Inutile parlare in questa sede de "l'Iliade" e del suo valore storico e artistico, di quanto contenga in seno tutti quegli elementi che oggi tanto ci emozionano e avviluppano nei film, nelle serie televisive, nei libri e nei fumetti. Parliamo piuttosto dell'operazione di Alessandro Baricco, focalizzandoci sul suo lavoro. 

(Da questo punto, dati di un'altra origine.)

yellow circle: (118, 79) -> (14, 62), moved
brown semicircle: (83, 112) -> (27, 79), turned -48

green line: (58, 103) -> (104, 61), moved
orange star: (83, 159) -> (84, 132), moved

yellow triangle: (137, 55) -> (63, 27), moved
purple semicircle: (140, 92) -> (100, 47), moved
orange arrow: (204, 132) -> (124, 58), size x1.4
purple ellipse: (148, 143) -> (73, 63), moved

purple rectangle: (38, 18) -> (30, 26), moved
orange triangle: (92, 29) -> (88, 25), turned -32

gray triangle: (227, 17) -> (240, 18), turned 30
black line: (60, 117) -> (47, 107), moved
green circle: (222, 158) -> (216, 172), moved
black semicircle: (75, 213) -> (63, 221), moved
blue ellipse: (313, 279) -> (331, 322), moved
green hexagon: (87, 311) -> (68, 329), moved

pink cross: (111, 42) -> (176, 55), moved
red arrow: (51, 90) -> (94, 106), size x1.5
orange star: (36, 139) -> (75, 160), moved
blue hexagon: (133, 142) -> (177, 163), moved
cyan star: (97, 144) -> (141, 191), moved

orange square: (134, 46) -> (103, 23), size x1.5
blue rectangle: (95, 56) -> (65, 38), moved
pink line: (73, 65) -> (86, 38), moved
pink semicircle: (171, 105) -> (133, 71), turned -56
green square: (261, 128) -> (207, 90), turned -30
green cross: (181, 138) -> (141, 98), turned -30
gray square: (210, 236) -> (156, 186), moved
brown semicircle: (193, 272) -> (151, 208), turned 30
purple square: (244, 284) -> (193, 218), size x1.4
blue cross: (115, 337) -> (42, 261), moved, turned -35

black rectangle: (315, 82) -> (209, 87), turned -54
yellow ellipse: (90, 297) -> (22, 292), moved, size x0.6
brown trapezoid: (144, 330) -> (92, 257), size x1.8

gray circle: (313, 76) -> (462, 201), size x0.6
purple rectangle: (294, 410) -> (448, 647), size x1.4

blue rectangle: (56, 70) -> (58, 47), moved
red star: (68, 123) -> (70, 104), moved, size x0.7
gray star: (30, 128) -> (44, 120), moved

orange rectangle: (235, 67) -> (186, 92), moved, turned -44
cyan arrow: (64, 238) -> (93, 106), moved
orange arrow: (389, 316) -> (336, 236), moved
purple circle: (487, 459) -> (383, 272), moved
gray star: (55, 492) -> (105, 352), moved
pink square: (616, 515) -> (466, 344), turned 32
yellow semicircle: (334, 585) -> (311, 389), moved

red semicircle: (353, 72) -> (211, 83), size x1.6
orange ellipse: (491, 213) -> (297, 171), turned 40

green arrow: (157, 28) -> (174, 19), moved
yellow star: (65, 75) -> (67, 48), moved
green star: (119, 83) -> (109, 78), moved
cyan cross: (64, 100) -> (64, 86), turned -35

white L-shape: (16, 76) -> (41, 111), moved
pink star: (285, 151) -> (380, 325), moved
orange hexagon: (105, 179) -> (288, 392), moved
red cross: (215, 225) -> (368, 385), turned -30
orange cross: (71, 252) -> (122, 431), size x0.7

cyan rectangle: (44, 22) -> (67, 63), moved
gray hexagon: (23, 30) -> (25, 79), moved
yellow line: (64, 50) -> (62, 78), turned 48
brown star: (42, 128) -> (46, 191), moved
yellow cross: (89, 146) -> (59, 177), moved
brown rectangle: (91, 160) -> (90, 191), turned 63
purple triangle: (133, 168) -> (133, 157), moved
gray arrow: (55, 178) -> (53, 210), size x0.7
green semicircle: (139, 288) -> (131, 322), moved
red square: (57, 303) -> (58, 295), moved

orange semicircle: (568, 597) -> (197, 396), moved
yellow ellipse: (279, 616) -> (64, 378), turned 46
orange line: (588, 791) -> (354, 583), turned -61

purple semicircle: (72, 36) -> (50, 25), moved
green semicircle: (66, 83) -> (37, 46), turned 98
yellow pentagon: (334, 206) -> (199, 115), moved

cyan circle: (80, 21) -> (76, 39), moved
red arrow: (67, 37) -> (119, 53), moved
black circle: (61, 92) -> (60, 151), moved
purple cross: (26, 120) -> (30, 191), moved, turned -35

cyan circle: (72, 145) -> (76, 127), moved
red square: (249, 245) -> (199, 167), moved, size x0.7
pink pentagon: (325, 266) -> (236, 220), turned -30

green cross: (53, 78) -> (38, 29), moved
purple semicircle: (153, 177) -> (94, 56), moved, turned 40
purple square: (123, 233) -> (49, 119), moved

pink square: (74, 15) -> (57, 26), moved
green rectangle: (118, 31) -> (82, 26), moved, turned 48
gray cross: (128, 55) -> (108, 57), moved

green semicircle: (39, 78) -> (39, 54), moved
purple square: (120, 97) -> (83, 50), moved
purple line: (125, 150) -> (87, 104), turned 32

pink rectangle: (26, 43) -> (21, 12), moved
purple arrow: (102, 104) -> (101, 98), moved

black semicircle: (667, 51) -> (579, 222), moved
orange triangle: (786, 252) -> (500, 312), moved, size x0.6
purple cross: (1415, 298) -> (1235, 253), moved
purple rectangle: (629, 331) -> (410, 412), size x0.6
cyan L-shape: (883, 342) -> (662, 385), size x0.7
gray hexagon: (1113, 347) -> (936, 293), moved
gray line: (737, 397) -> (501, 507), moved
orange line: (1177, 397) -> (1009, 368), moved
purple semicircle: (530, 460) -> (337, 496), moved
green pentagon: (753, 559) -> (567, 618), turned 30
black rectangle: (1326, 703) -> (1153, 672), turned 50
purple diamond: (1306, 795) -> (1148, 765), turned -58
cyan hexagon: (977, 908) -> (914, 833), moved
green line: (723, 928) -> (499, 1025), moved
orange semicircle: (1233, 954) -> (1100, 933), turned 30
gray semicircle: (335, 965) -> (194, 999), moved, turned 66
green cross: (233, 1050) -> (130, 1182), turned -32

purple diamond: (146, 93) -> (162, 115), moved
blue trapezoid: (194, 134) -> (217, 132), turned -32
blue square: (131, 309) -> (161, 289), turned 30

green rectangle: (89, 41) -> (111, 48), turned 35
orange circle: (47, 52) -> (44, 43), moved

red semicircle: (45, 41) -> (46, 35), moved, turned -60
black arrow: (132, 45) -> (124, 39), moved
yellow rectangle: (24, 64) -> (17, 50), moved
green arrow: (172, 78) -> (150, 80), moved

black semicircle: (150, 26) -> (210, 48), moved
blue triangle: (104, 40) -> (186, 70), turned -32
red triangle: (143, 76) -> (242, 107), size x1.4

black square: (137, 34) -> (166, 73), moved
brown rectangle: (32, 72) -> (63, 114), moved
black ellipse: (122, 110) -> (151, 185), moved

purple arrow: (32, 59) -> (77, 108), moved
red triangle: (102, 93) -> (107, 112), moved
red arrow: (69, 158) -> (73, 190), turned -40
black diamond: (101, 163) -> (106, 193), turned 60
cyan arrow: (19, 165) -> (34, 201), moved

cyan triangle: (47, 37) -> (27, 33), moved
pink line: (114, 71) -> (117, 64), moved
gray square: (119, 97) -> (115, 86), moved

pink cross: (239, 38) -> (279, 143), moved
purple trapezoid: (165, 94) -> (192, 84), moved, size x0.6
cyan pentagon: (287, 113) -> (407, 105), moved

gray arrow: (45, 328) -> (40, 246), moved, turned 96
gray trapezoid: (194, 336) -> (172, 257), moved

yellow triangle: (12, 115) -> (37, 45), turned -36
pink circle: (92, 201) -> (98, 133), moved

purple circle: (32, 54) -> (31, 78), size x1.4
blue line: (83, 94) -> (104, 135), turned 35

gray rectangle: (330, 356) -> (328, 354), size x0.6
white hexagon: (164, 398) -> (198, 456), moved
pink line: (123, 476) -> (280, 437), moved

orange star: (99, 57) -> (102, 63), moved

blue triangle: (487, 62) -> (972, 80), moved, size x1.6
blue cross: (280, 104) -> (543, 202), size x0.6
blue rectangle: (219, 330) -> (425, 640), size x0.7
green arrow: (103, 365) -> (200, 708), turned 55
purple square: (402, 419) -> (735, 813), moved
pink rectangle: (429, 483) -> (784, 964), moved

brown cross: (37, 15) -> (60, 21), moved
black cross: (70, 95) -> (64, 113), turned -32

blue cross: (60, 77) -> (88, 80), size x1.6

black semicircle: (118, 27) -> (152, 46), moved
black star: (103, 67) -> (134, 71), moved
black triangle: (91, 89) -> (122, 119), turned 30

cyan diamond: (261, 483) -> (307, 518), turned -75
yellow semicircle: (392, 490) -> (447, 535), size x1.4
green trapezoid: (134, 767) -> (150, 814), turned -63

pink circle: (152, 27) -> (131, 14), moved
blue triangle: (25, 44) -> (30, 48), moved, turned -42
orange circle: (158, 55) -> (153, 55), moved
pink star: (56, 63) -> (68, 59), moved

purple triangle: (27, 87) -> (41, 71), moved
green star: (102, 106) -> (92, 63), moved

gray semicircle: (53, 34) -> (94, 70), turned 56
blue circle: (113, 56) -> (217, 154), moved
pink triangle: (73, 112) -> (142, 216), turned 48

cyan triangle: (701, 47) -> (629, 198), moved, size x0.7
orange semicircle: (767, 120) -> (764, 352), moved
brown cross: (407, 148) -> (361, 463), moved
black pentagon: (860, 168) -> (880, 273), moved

Questo autore ha realizzato un qualcosa che personalmente trovo tremendamente interessante, suggestivo e quasi geniale, ovvero rendere alla portata di tutti un testo che, nella sua forma originale in versi e con una traduzione troppo arcaica, potrebbe scoraggiare molti. Non tutto comunque è farina del suo sacco e lo stesso Baricco non si fa problemi a sottolinearlo. Difatti, esso si appoggia sulla traduzione in prosa della grande Maria Grazia Ciani e "rimonta" il tutto a suo modo, ma con sensibilità e acume. Tenendo intatta la fabula e integrando la caduta di Ilio al finale, per completezza narrativa (l'Iliade non si conclude, come si potrebbe erroneamente pensare, con la caduta di Troia e il celebre cavallo di legno originato dalla mente astuta di Odisseo), re-intreccia gli eventi facendoli rivivere attraverso i monologhi dei protagonisti che quella decennale guerra l'hanno combattuta e vissuta sulla propria pelle. Oltre a ciò, un po' come lo sceneggiatore David Benioff con il discusso film "Troy" (2004) del regista Wolfgang Petersen, elimina l'elemento divino e trasforma il tutto in un racconto dell'uomo sull'uomo, "laicizzandolo".

Stilisticamente parlando, Baricco adotta un linguaggio moderno e al contempo epico e aulico andando a levigare le varie formule fisse e gli epiteti del poema originale donando una maggiore fluidità e riuscendo in tal modo a rimuovere "tutti gli spigoli arcaici che allontanano dal cuore delle cose". Questo suo lavoro di taglio e cuci lo ha portato a confezionare un libro di circa 163 pagine che possono sembrare fin troppo poche se comparate al materiale di partenza. Eppure, per chi potrebbe riservare dei legittimi dubbi sull'operato di Baricco, nel mio piccolo posso garantire che i temi principali dell'opera (l'Ira, la Morte, la Conciliazione finale) restano intatti e, anzi, forse si palesano agli occhi del lettore con una rinnovata nitidezza e vigore portandolo magari - chissà! - a qualche inedita riflessione. Ad esempio, per portare un aneddoto del tutto personale, ho notato come la Bellezza, per quanto importante nel mondo e nella cultura dei greci, diventi quasi un'impalpabile monito. Basti pensare a Paride, bellissimo d'aspetto ma vile sul campo di battaglia tanto che, ironia della sorte, la sua arma principale è l'arco, ovvero l'arma del pusillanime per antonomasia; oppure pensiamo al maestoso Cavallo di Troia tanto magnifico da far perdere il senno ai troiani, benché oggetto della caduta e della distruzione di Troia. La Bellezza sembra divenire quasi il simbolo della disfatta, un'arma a doppio taglio (Elena è una donna dalla bellezza divina), un tallone d'Achille per chi vi resta abbagliato, una severa condanna.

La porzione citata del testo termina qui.